Selected solo and two-person exhibitions include Facettes, Espace SD Gallery, Beirut, 2005; Passages, Golden Thread’s ReOrient Festival, Theater Artaud, San Francisco, 2009; The Third-Half, Anspacher Galleries, The Public Theater, New York, 2011; and Jaffa Mangoes: History, Memory, and Myth, Ictus Gallery, San Francisco, 2012. Group exhibitions include Printemps de la peinture, Martyrs’ Square, Beirut, 1995; Beyond Tradition, Illusion Gallery, Kuwait City, 2004; Journée des peintres, Deir El-Qamar Festival, Chouf, Lebanon, 2004, 2005; Plastic Arts, Middle East University, Sabtieh, Lebanon, 2006; Internal Exile: From Palestine to the USA to Mexico, SOMArts Bay Gallery, San Francisco, 2007; The Token Woman Show, Diego Rivera Gallery, San Francisco Art Institute, 2007; and Proliferations, Rhodes & Fletcher, LCC/OFF-Space, San Francisco, 2009.

Barakeh’s work has been written about in the following Beirut newspapers and journals: The Daily Star/International Herald Tribune, L’Orient-Le Jour, An-Nahar, Al-Mustaqbal, Al-Liwaa, La Revue du Liban, and Al-Ousbou’ Al-Arabi.
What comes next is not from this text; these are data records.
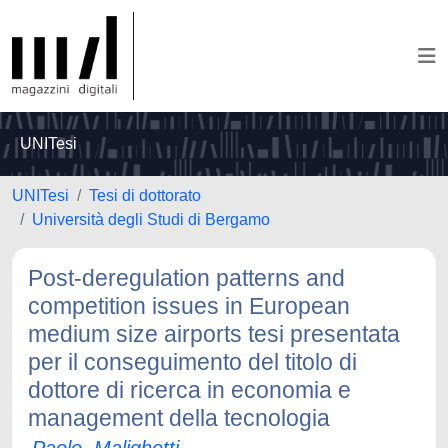
UNITesi
UNITesi
Tesi di dottorato
Università degli Studi di Bergamo
Post-deregulation patterns and
competition issues in European
medium size airports tesi presentata
per il conseguimento del titolo di
dottore di ricerca in economia e
management della tecnologia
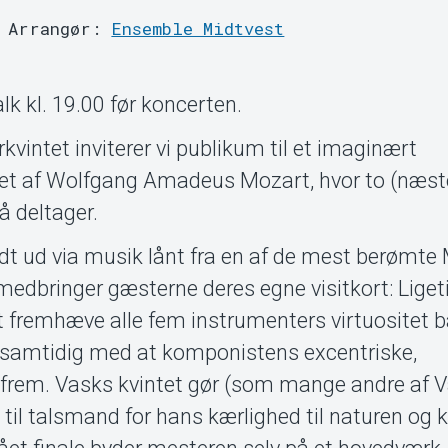
Arrangør:
Ensemble Midtvest
k kl. 19.00 før koncerten.
kvintet inviterer vi publikum til et imaginært
et af Wolfgang Amadeus Mozart, hvor to (næst
å deltager.
endt ud via musik lånt fra en af de mest berømte
" medbringer gæsterne deres egne visitkort: Ligeti
 at fremhæve alle fem instrumenters virtuositet 
, samtidig med at komponistens excentriske,
s frem. Vasks kvintet gør (som mange andre af 
il talsmand for hans kærlighed til naturen og 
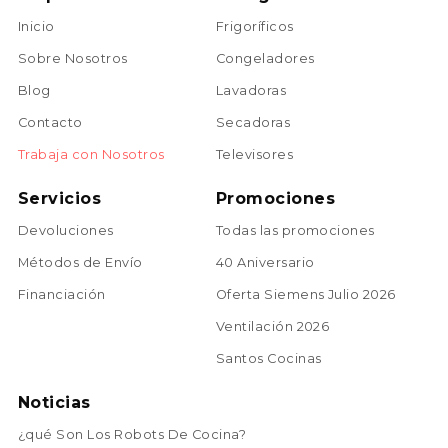
Inicio
Frigoríficos
Sobre Nosotros
Congeladores
Blog
Lavadoras
Contacto
Secadoras
Trabaja con Nosotros
Televisores
Servicios
Promociones
Devoluciones
Todas las promociones
Métodos de Envío
40 Aniversario
Financiación
Oferta Siemens Julio 2026
Ventilación 2026
Santos Cocinas
Noticias
¿qué Son Los Robots De Cocina?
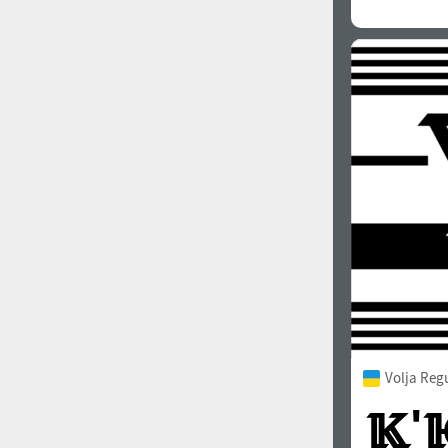
Volja Reg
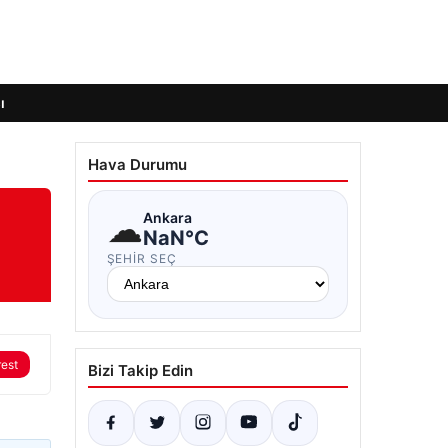
ı
Hava Durumu
☁
Ankara
NaN°C
ŞEHIR SEÇ
rest
Bizi Takip Edin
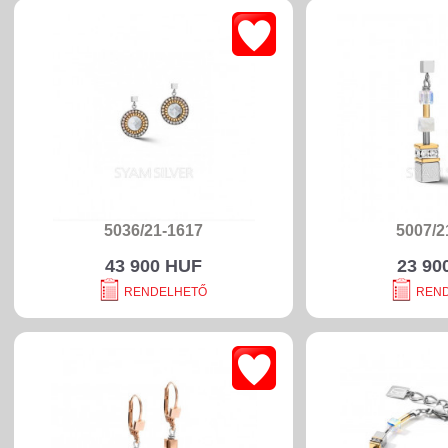
5036/21-1617
5007/2
43 900 HUF
23 90
RENDELHETŐ
REN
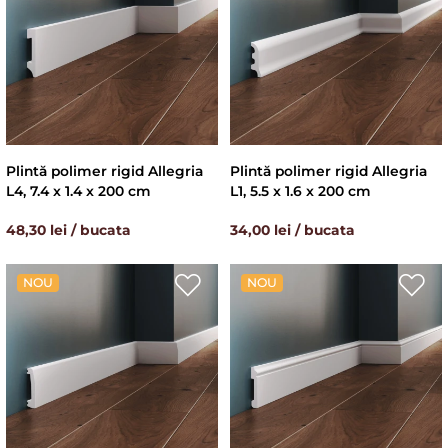
Plintă polimer rigid Allegria
Plintă polimer rigid Allegria
L4, 7.4 x 1.4 x 200 cm
L1, 5.5 x 1.6 x 200 cm
48,30 lei / bucata
34,00 lei / bucata
NOU
NOU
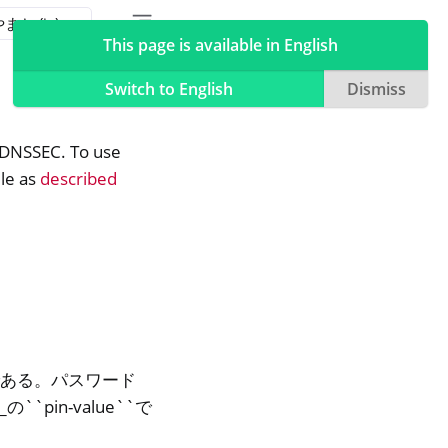
Toggle table of contents sidebar
Toggle Light / Dark / Auto color theme
This page is available in English
Switch to English
Dismiss
r DNSSEC. To use
le as
described
みである。パスワード
_の``pin-value``で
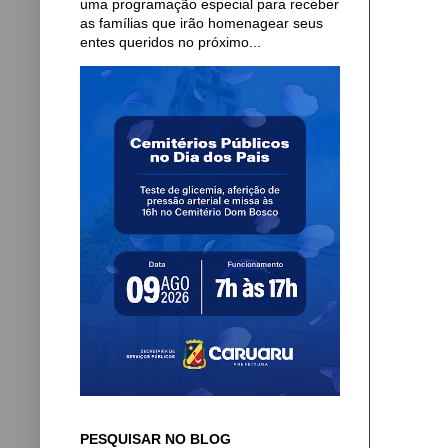
uma programação especial para receber
as famílias que irão homenagear seus
entes queridos no próximo...
PESQUISAR NO BLOG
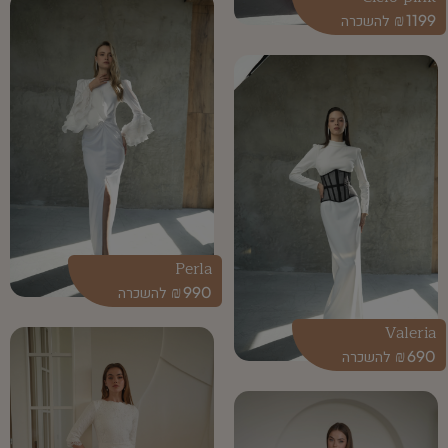
₪
1199
Perla
₪
990
Valeria
₪
690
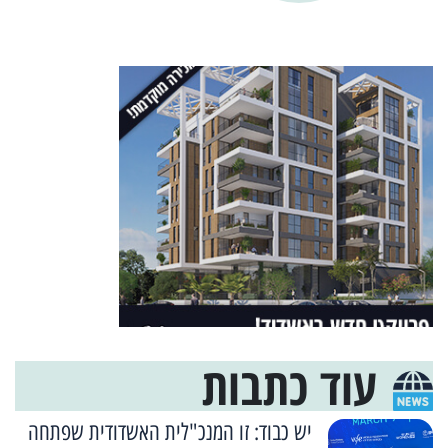
עוד כתבות
יש כבוד: זו המנכ"לית האשדודית שפתחה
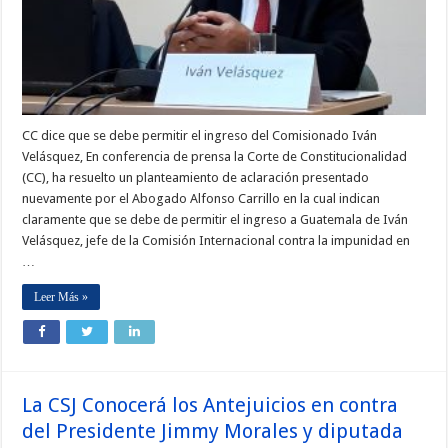
CC dice que se debe permitir el ingreso del Comisionado Iván
Velásquez, En conferencia de prensa la Corte de Constitucionalidad
(CC), ha resuelto un planteamiento de aclaración presentado
nuevamente por el Abogado Alfonso Carrillo en la cual indican
claramente que se debe de permitir el ingreso a Guatemala de Iván
Velásquez, jefe de la Comisión Internacional contra la impunidad en
…
Leer Más »
La CSJ Conocerá los Antejuicios en contra
del Presidente Jimmy Morales y diputada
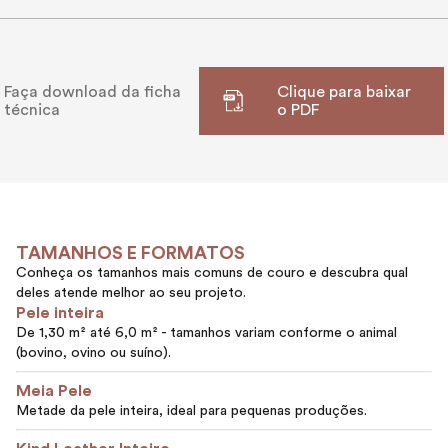
Faça download da ficha
Clique para baixar
técnica
o PDF
TAMANHOS E FORMATOS
Conheça os tamanhos mais comuns de couro e descubra qual
deles atende melhor ao seu projeto.
Pele inteira
De 1,30 m² até 6,0 m² - tamanhos variam conforme o animal
(bovino, ovino ou suíno).
Meia Pele
Metade da pele inteira, ideal para pequenas produções.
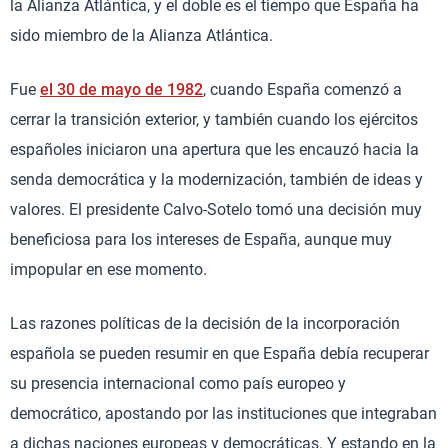
la Alianza Atlántica, y el doble es el tiempo que España ha
sido miembro de la Alianza Atlántica.
Fue
el 30 de mayo de 1982
, cuando España comenzó a
cerrar la transición exterior, y también cuando los ejércitos
españoles iniciaron una apertura que les encauzó hacia la
senda democrática y la modernización, también de ideas y
valores. El presidente Calvo-Sotelo tomó una decisión muy
beneficiosa para los intereses de España, aunque muy
impopular en ese momento.
Las razones políticas de la decisión de la incorporación
española se pueden resumir en que España debía recuperar
su presencia internacional como país europeo y
democrático, apostando por las instituciones que integraban
a dichas naciones europeas y democráticas. Y estando en la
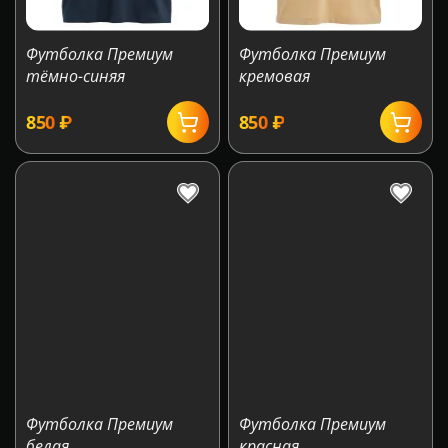
Футболка Премиум
Футболка Премиум
тёмно-синяя
кремовая
‍850‍
₽
‍850‍
₽
Футболка Премиум
Футболка Премиум
белая
красная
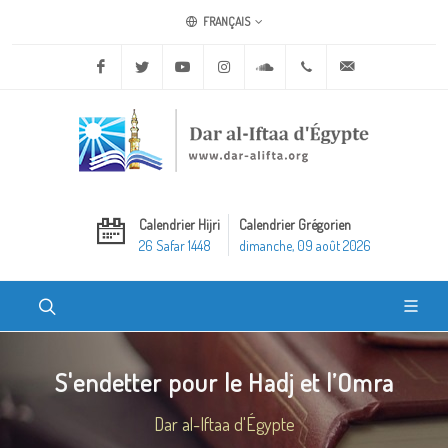
FRANÇAIS
Facebook
Twitter
Youtube
Instagram
Soundcloud
+20 2 25970400
ask@dar-alifta.o
Calendrier Hijri
Calendrier Grégorien
26 Safar 1448
dimanche, 09 août 2026
S'endetter pour le Hadj et l’Omra
Dar al-Iftaa d'Égypte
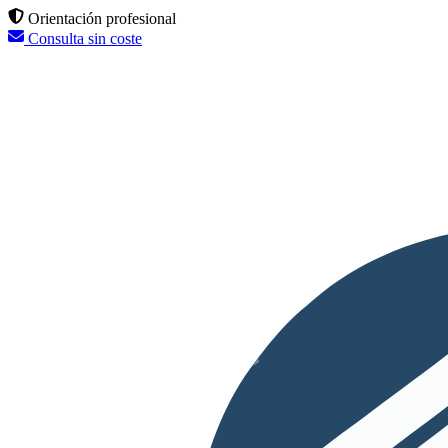
Orientación profesional
Consulta sin coste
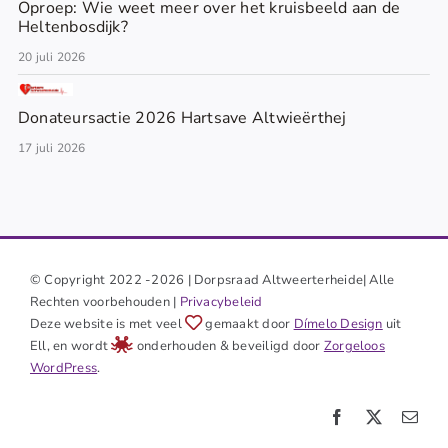
Oproep: Wie weet meer over het kruisbeeld aan de
Heltenbosdijk?
20 juli 2026
Donateursactie 2026 Hartsave Altwieërthej
17 juli 2026
© Copyright 2022 -2026 | Dorpsraad Altweerterheide| Alle
Rechten voorbehouden |
Privacybeleid
Deze website is met veel
gemaakt door
Dímelo Design
uit
Ell, en wordt
onderhouden & beveiligd door
Zorgeloos
WordPress
.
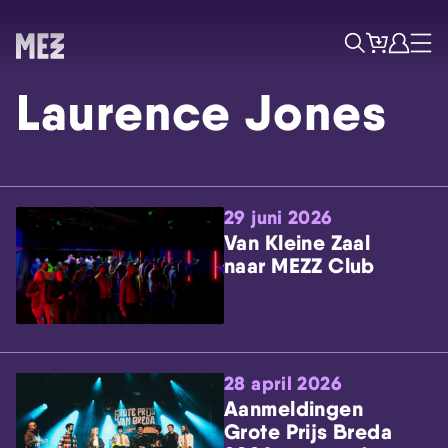
Tickets
Account
Progr
Menu
Zoek
Laurence Jones
29 juni 2026
Van Kleine Zaal
naar MEZZ Club
Skip navigatie
28 april 2026
Aanmeldingen
Grote Prijs Breda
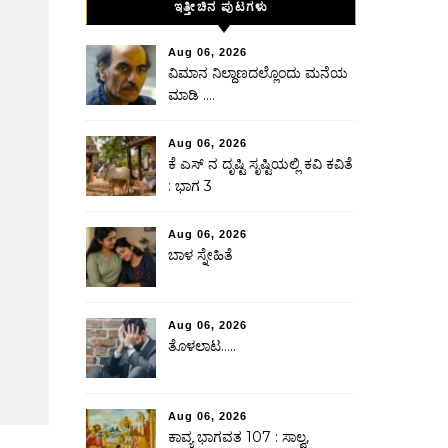
ಇತ್ತೀಚಿನ ಪುಟಗಳು
Aug 06, 2026
ವಿಮಾನ ನಿಲ್ದಾಣದಲ್ಲೊಂದು ಮನೆಯ
ಮಾಡಿ ….
Aug 06, 2026
ಕೆ ಎಸ್ ನ ದೃಷ್ಟಿ ಸೃಷ್ಟಿಯಲ್ಲಿ ಕವಿ ಕವಿತೆ
: ಭಾಗ 3
Aug 06, 2026
ಬಾಳ ಸ್ನೇಹಿತೆ
Aug 06, 2026
ತೊಳಲಾಟ…..
Aug 06, 2026
ಕಾವ್ಯ ಭಾಗವತ 107 : ಸಾಲ್ವ,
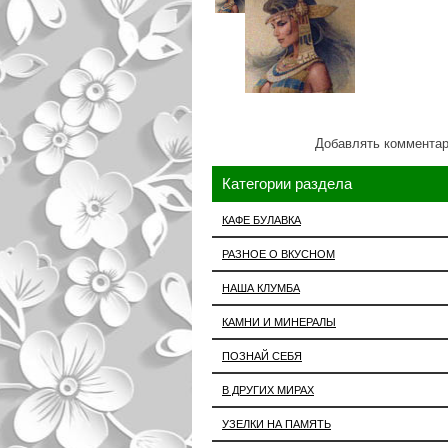
Добавлять комментар
Категории раздела
КАФЕ БУЛАВКА
РАЗНОЕ О ВКУСНОМ
НАША КЛУМБА
КАМНИ И МИНЕРАЛЫ
ПОЗНАЙ СЕБЯ
В ДРУГИХ МИРАХ
УЗЕЛКИ НА ПАМЯТЬ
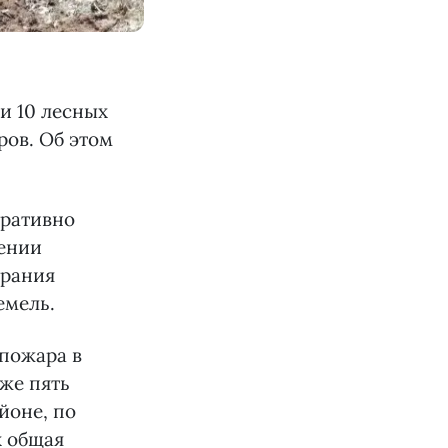
и 10 лесных
ров. Об этом
еративно
шении
орания
емель.
 пожара в
кже пять
йоне, по
х общая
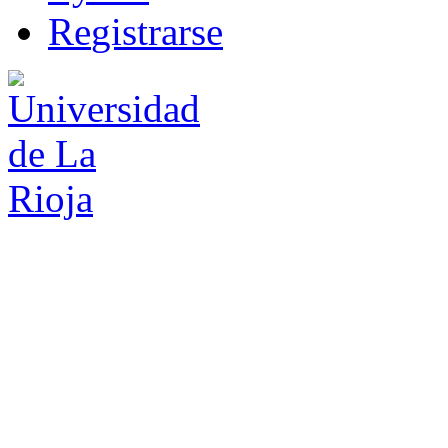
R
e
gistrarse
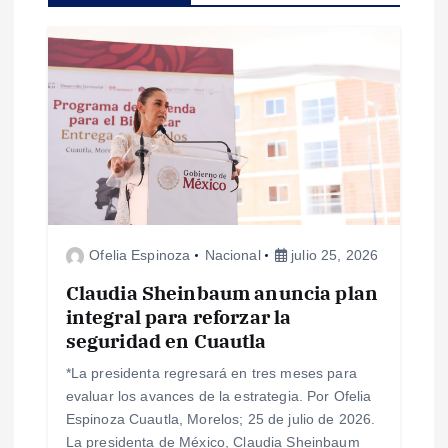
i
ó
n
d
e
Ofelia Espinoza
Nacional
julio 25, 2026
e
Claudia Sheinbaum anuncia plan
n
integral para reforzar la
seguridad en Cuautla
t
*La presidenta regresará en tres meses para
evaluar los avances de la estrategia. Por Ofelia
r
Espinoza Cuautla, Morelos; 25 de julio de 2026.
La presidenta de México, Claudia Sheinbaum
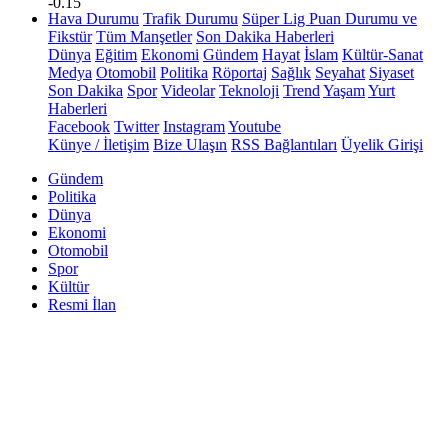
-0.15
Hava Durumu
Trafik Durumu
Süper Lig Puan Durumu ve
Fikstür
Tüm Manşetler
Son Dakika Haberleri
Dünya
Eğitim
Ekonomi
Gündem
Hayat
İslam
Kültür-Sanat
Medya
Otomobil
Politika
Röportaj
Sağlık
Seyahat
Siyaset
Son Dakika
Spor
Videolar
Teknoloji
Trend
Yaşam
Yurt
Haberleri
Facebook
Twitter
Instagram
Youtube
Künye / İletişim
Bize Ulaşın
RSS Bağlantıları
Üyelik Girişi
Gündem
Politika
Dünya
Ekonomi
Otomobil
Spor
Kültür
Resmi İlan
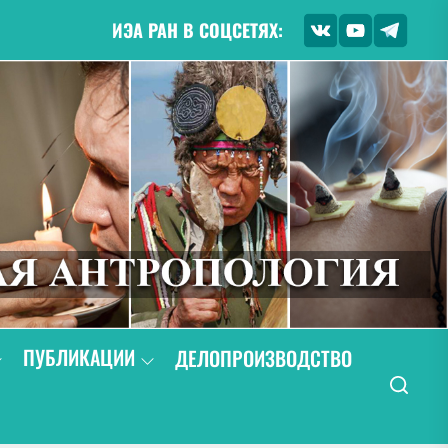
ИЭА РАН В СОЦСЕТЯХ:
ПУБЛИКАЦИИ
ДЕЛОПРОИЗВОДСТВО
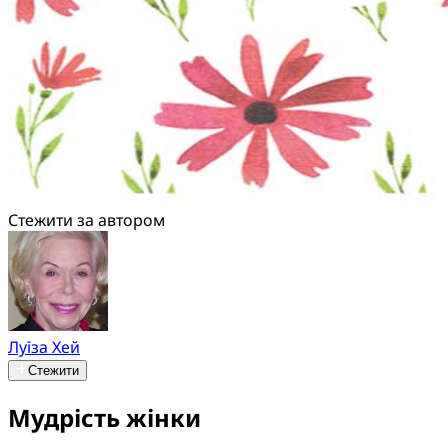
Стежити за автором
Луїза Хей
Стежити
Мудрість жінки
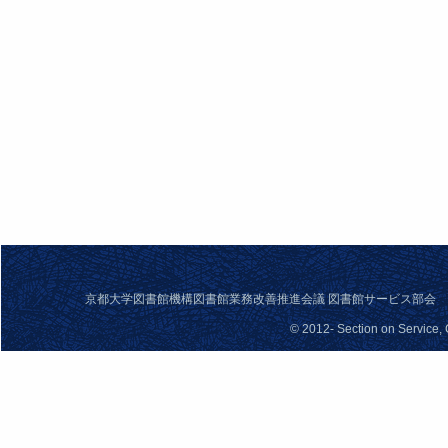
京都大学図書館機構図書館業務改善推進会議 図書館サービス部会 問合せ先： se
© 2012- Section on Service,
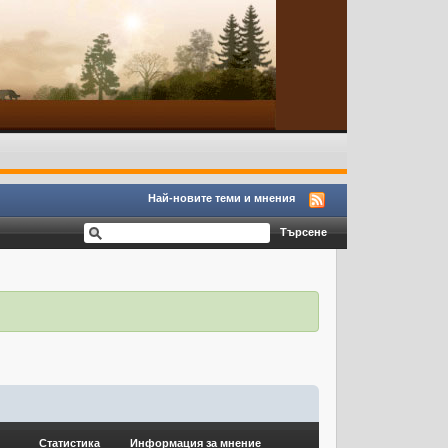
Най-новите теми и мнения
Статистика
Информация за мнение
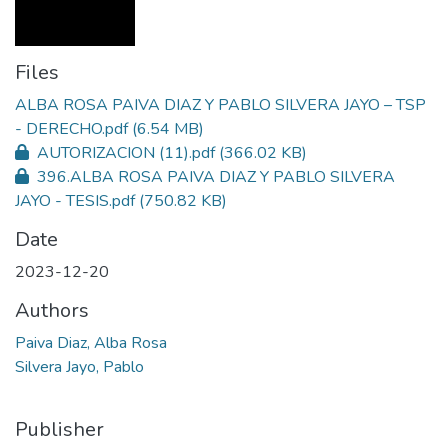
Files
ALBA ROSA PAIVA DIAZ Y PABLO SILVERA JAYO – TSP
- DERECHO.pdf
(6.54 MB)
AUTORIZACION (11).pdf
(366.02 KB)
396.ALBA ROSA PAIVA DIAZ Y PABLO SILVERA
JAYO - TESIS.pdf
(750.82 KB)
Date
2023-12-20
Authors
Paiva Diaz, Alba Rosa
Silvera Jayo, Pablo
Publisher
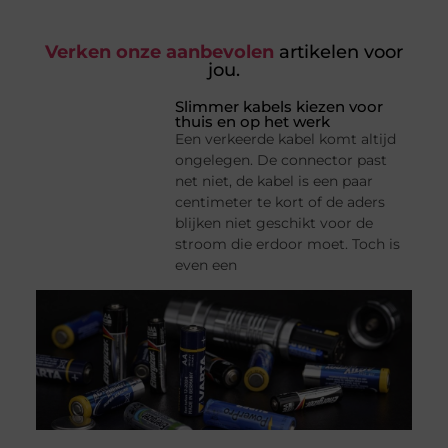
Verken onze aanbevolen
artikelen voor
jou.
Slimmer kabels kiezen voor
thuis en op het werk
Een verkeerde kabel komt altijd
ongelegen. De connector past
net niet, de kabel is een paar
centimeter te kort of de aders
blijken niet geschikt voor de
stroom die erdoor moet. Toch is
even een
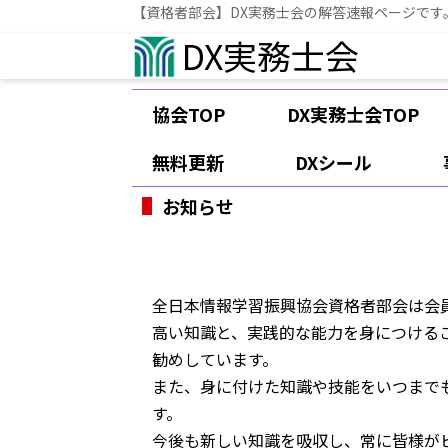
【資格者部会】DX実務士会の解答速報ページです
DX実務士会
協会TOP
DX実務士会TOP
無料更新
DXシール
お知らせ
全日本情報学習振興協会資格者部会は会
高い知識と、実践的な能力を身につける
勧めしています。
また、身に付けた知識や技能をいつまで
す。
今後も新しい知識を吸収し、常に皆様が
Her work has been featured on Future TV, Beirut; Heya TV, Arab Woman Channel, Beirut; and on Arab Talk, KPOO 89.5 FM, in San Francisco. Barakeh’s paintings have appeared in various publications, including the cover of Patricia Sarrafian Ward’s novel The Bullet Collection (Graywolf Press, Minneapolis, 2003) and the Beirut-based arts magazine L’Agenda Culturel.

Barakeh received the Sheikh Zayed Fine Arts Award from the Lebanese American University in Beirut, and two artist residencies from the Vermont Studio Center in Johnson, Vermont, among other accolades.

She currently serves as Director of Graduate Administration and Visiting Faculty at the San Francisco Art Institute. In 2012, she initiated the co-curricular arts platform No Reservations Art, which links MFA students with professional opportunities in the art world.